Below are some records; find each line that carries the word "INFINITY" and copy it.

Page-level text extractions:
########################################

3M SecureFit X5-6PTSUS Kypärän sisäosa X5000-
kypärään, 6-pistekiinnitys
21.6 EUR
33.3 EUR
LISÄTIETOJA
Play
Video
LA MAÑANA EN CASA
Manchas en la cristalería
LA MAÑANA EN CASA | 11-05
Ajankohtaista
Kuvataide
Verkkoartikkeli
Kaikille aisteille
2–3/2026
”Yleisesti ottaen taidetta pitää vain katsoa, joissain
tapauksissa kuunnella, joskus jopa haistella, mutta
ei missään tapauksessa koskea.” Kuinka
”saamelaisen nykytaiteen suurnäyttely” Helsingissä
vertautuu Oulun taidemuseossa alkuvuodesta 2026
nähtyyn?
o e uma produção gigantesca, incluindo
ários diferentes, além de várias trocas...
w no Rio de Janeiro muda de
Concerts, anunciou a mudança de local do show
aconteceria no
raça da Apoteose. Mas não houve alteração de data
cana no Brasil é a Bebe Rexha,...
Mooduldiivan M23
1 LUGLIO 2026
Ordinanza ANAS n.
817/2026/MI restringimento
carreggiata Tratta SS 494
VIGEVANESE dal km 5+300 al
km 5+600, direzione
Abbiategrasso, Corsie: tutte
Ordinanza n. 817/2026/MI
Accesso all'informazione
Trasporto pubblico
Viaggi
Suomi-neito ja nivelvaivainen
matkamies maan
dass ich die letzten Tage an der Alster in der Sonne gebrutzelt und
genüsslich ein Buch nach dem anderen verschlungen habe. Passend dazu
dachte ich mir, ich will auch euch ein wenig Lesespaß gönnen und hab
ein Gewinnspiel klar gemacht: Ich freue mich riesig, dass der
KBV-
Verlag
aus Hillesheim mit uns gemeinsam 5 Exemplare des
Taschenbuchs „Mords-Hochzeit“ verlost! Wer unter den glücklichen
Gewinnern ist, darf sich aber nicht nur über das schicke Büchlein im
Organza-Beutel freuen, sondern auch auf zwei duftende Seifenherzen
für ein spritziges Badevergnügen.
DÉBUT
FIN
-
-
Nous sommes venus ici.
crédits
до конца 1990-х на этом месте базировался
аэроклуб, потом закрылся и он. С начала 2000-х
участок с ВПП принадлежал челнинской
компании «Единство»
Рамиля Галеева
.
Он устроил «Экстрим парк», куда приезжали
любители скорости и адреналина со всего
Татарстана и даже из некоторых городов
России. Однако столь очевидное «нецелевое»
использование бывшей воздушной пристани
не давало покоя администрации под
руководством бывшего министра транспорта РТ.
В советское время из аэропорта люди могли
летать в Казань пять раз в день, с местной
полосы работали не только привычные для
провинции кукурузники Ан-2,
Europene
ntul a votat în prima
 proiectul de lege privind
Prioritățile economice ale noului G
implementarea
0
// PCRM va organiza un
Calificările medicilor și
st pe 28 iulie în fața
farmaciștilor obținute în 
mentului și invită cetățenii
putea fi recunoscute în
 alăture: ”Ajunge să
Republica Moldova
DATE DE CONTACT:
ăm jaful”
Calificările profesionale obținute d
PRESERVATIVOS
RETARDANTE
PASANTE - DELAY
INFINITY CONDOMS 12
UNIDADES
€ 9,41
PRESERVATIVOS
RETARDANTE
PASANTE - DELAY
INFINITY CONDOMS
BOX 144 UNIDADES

########################################

Your solution:
INFINITY CONDOMS 12
INFINITY CONDOMS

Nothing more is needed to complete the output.